The Chicagoist will be launching later but in the meantime please enjoy our archives.

Cubs Fall To Dodgers 5-2 In NLCS Game 1 As Bullpen Buckles Again

By Stephen Gossett in News on Oct 15, 2017 5:01AM

Well, that stung.

The Cubs fell to the Los Angeles Dodgers 5-2 in Game One of the National League Championship Series on Saturday night at Dodgers Stadium after—stop us if you've heard this one before—the bullpen once again failed to stem the tide with the game on the line. Cubs hitters failed in the later frames, too, as the last 18 Chicago batters were set down.

It felt like a particularly hard-to-swallow lost opportunity as Dodgers ace Clayton Kershaw was distinctly less than dominant, going just five innings. He gave up only four hits but surrendered plenty of hard-hit balls. The score was 2-2 when he got the hook.

Kershaw's nagging home-run woes surfaced again, too, in the fourth inning. After Wilson Contreras reached on a leadoff single, Albert Almora Jr. blasted a two-run shot to left.

Cubs starter Jose Quintana meanwhile cruised early—facing the minimum of batters and registering four strikeouts through four innings. But it went south in the fifth. Quintana walked two, then surrendered an RBI double to Yasiel Puig—who appeared to call his shot then celebrated with an admittedly amusing, very on-Puig-brand combination of a bat flip and crotch chop. Charlie Culberson then knotted it at 2-2 with a sacrifice fly.

In the sixth inning, Maddon went to the bullpen—which again proved to be code for "avert your eyes." Hector Rondon, after being left off the NLDS roster, gave up a home run to Chris Taylor on Rondon's very first pitch of the postseason.

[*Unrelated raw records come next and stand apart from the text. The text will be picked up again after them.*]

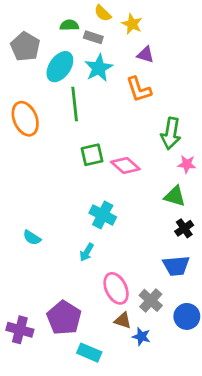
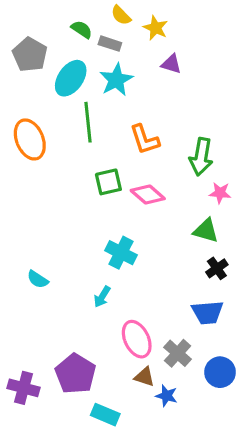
green semicircle: (69, 25) -> (82, 29), turned 36
orange L-shape: (139, 89) -> (145, 139), moved

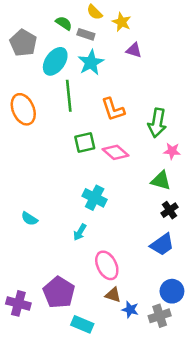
blue trapezoid: (207, 312) -> (162, 244), turned -30
gray cross: (178, 353) -> (160, 316), moved, turned 30

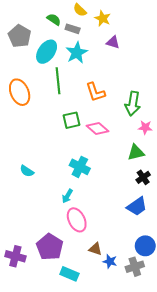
green triangle: (161, 181) -> (136, 152), turned -30
cyan semicircle: (29, 219) -> (27, 171), moved
pink ellipse: (107, 265) -> (77, 220), moved

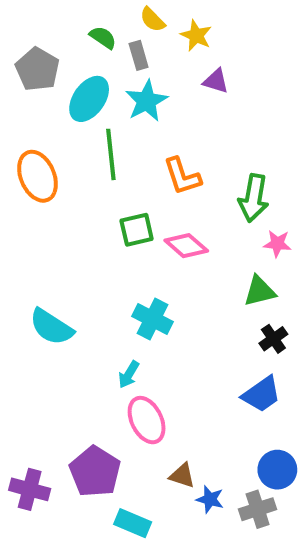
gray rectangle: (73, 29) -> (139, 55), turned 56
cyan semicircle: (27, 171) -> (51, 327), size x1.6

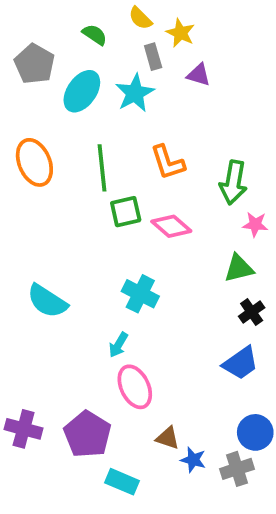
gray rectangle: (139, 55) -> (153, 57), moved
green line: (111, 154) -> (102, 168), moved
purple cross: (30, 489) -> (24, 429), moved

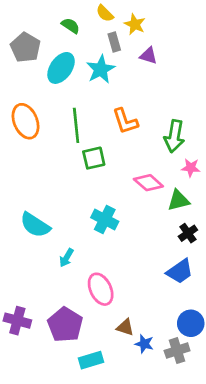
pink diamond: (171, 226) -> (148, 183), moved
cyan arrow: (118, 345) -> (66, 258), moved
cyan rectangle: (122, 482) -> (91, 360), turned -40

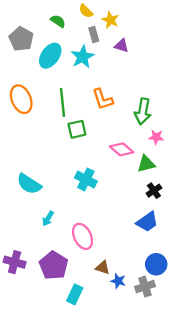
cyan arrow: (66, 258) -> (48, 219), moved
cyan rectangle: (91, 360) -> (75, 294), turned -48

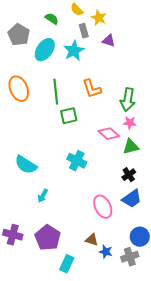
pink star: (156, 137) -> (130, 123), moved
black cross: (154, 191) -> (129, 175), moved
pink ellipse: (83, 236) -> (103, 207), moved

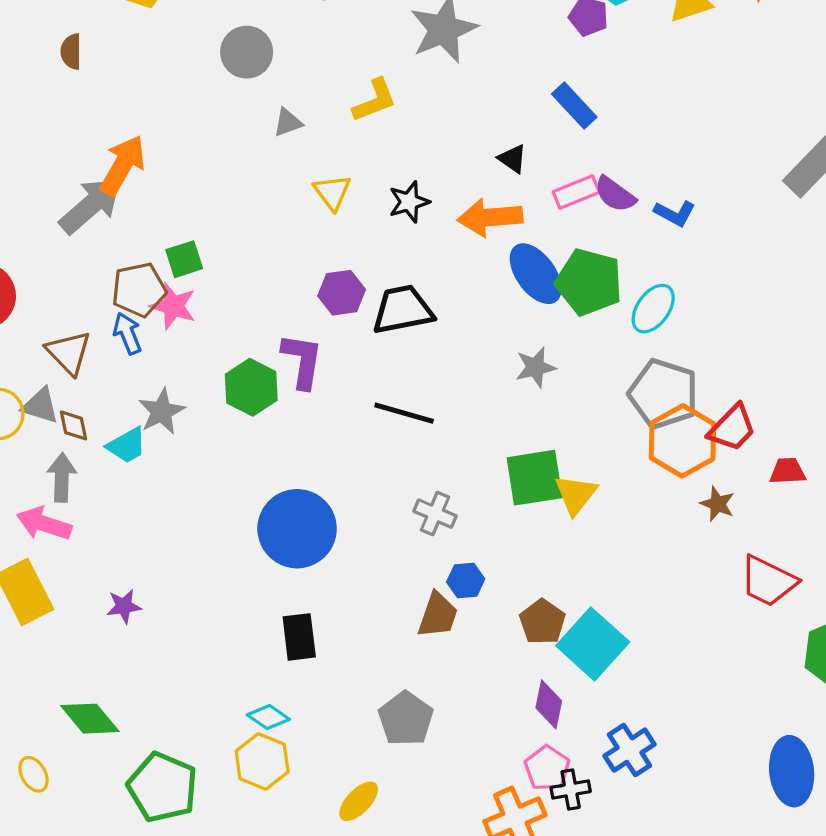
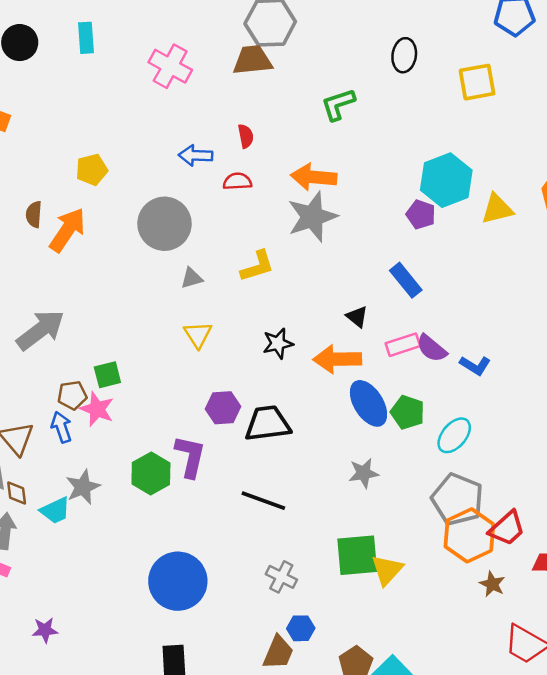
gray circle: (247, 52) -> (164, 224), size x1.4
orange arrow: (123, 165) -> (67, 230), moved
yellow triangle: (332, 192) -> (198, 335), moved
green pentagon: (589, 282) -> (408, 412), size x0.7
brown pentagon: (139, 290) -> (72, 395), size x0.7

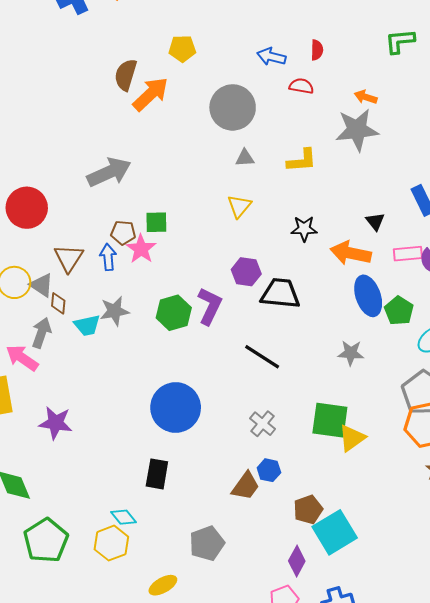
orange arrow: (314, 177) -> (366, 97), size x0.6
brown semicircle: (34, 214) -> (126, 75), size x1.4
purple star: (45, 630) -> (56, 423), size x1.5

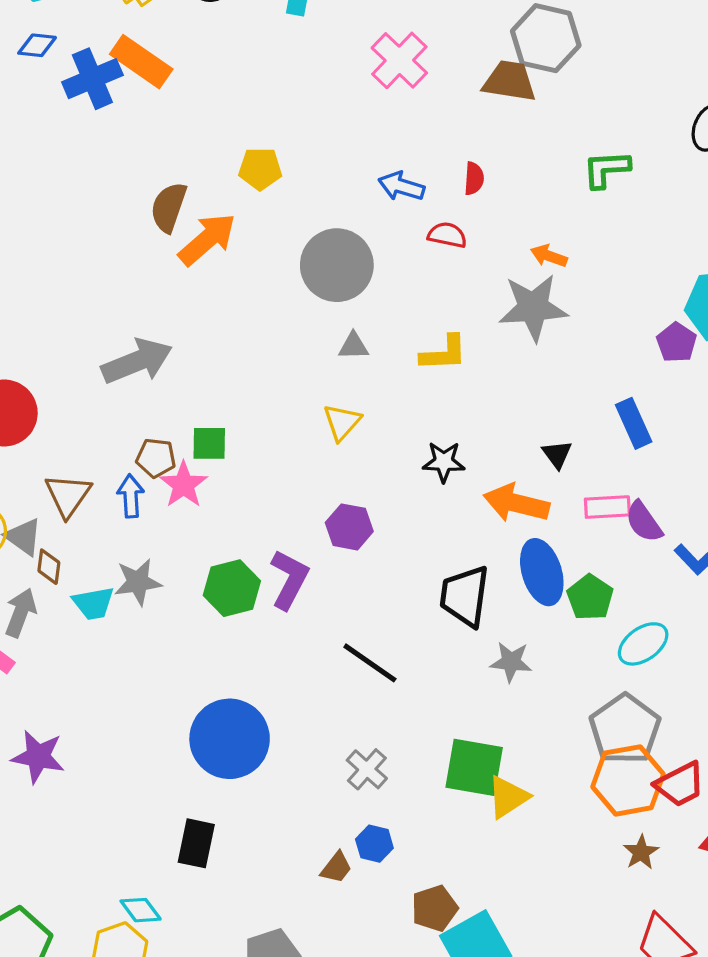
black trapezoid: (280, 293) -> (465, 596), moved, turned -90
brown trapezoid: (245, 486) -> (336, 868), size x0.7

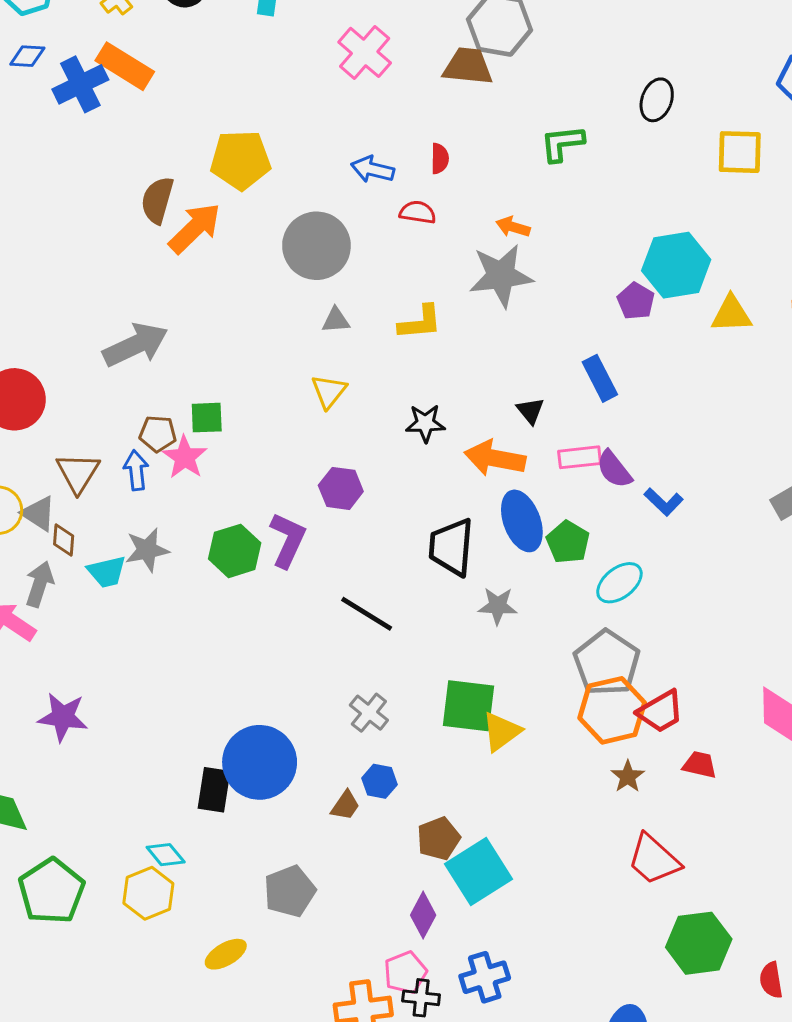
yellow pentagon: (260, 169) -> (241, 160), size x1.5
blue circle: (230, 739) -> (260, 762), moved

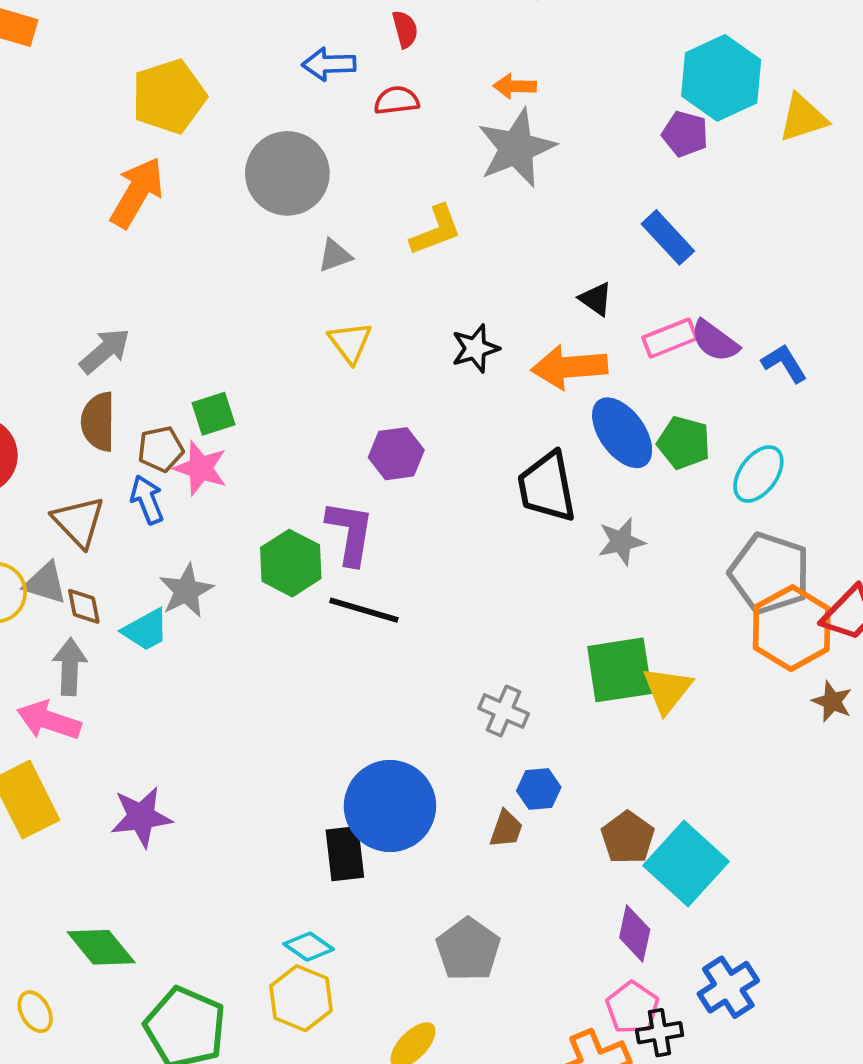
brown semicircle: (157, 200) -> (98, 422), moved
gray arrow: (135, 345) -> (105, 351), size x0.7
blue L-shape: (664, 502) -> (784, 363), turned -150
black line: (367, 614) -> (364, 610), moved

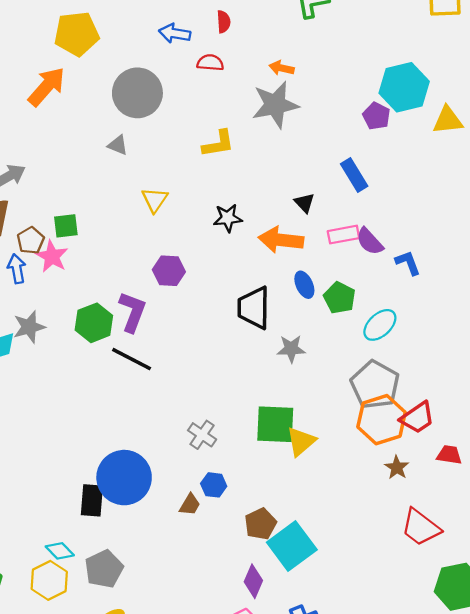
gray triangle: (335, 255) -> (118, 145), moved, turned 30
blue ellipse: (622, 433) -> (304, 285), size x0.6
brown pentagon: (161, 449) -> (31, 240), turned -30
gray pentagon: (468, 949) -> (104, 569), moved

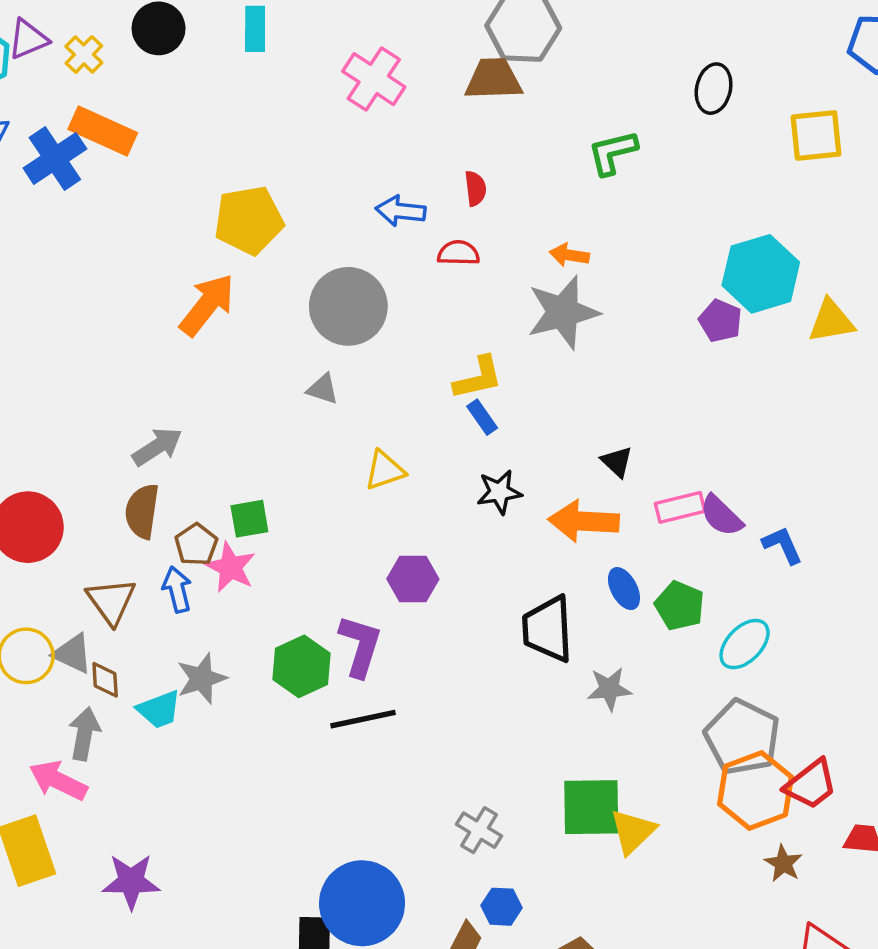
blue rectangle: (354, 175) -> (482, 417), moved, size x0.7
yellow triangle: (155, 200) -> (385, 470), turned 40
black line: (132, 359) -> (363, 719), turned -36

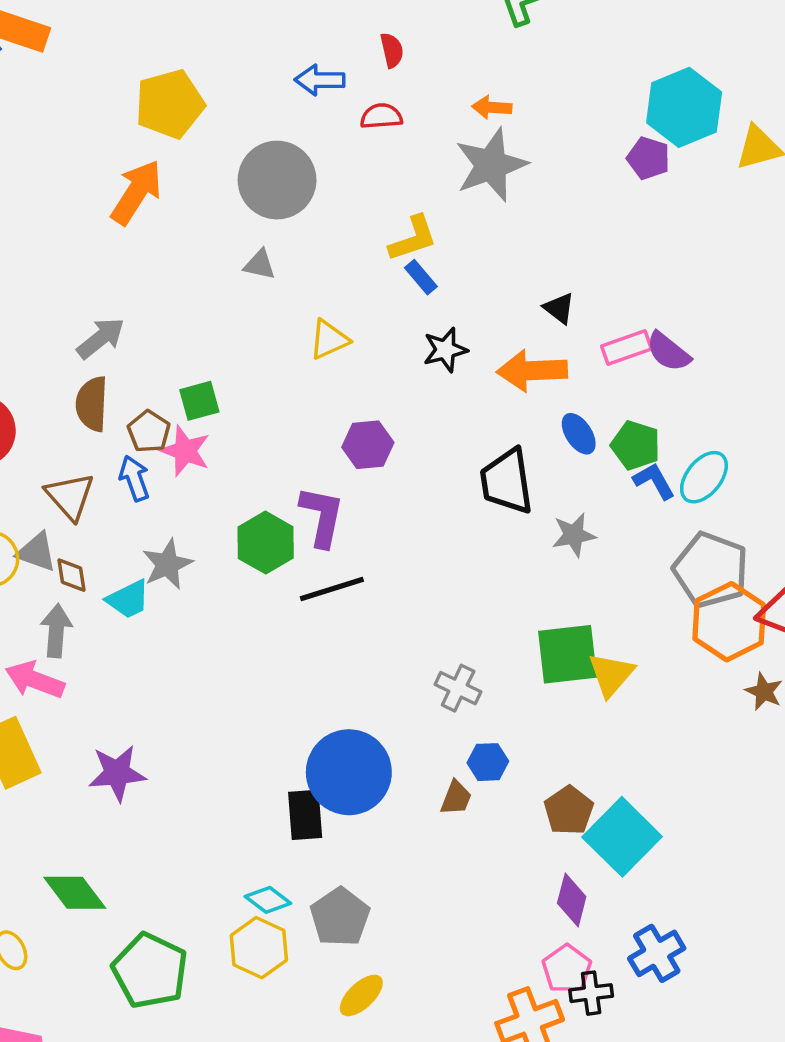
blue L-shape: (782, 545) -> (654, 481), moved

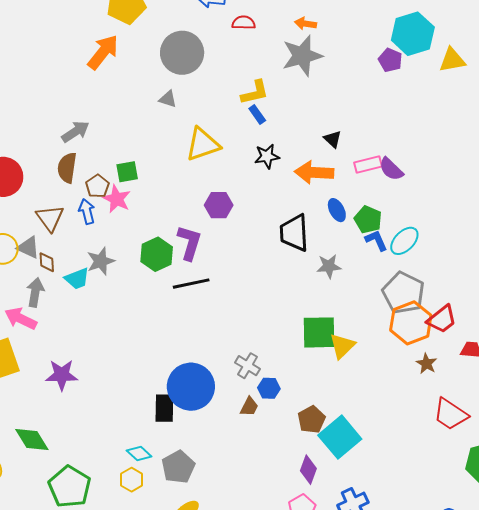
yellow triangle: (329, 340) -> (203, 144), size x1.5
gray cross: (458, 688) -> (248, 366), moved
yellow hexagon: (259, 948) -> (132, 480), size x0.7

The bleeding resumed in the seventh when Puig returned with a solo shot off Mike Montgomery—which featured a decidedly non-highlight-reel leap attempt from the defensively challenged Kyle Schwarber. (The ever-amazing Puig celebrated with "a curtain call only he could hear.") Culberson then scored on a tight play at the plate when Justin Turner singled off now-reliever John Lackey, making it 5-2. Joe Maddon got himself ejected arguing the call, which hinged on the newish rule that disallows a catcher from blocking the plate before he has the ball. But it appeared to be the correct call, even if the rule has its (vocal, as we saw again on Saturday) critics.

Dodgers relievers on the other hand were sterling, and closer Kenley Jansen capped it off with a drama-free, four-out save.

Game Two is Sunday at 6:30 p.m., at Dodgers Stadium. Jon Lester is slated to pitch for the Cubs, and curveball specialist Rich Hill will take the mound for the Dodgers. If Chicago can escape Los Angeles with a split series, the burn of Game One won't feel so raw for Cubs fans. But it'll likely take a better effort from the beleaguered pen if that's to be the case.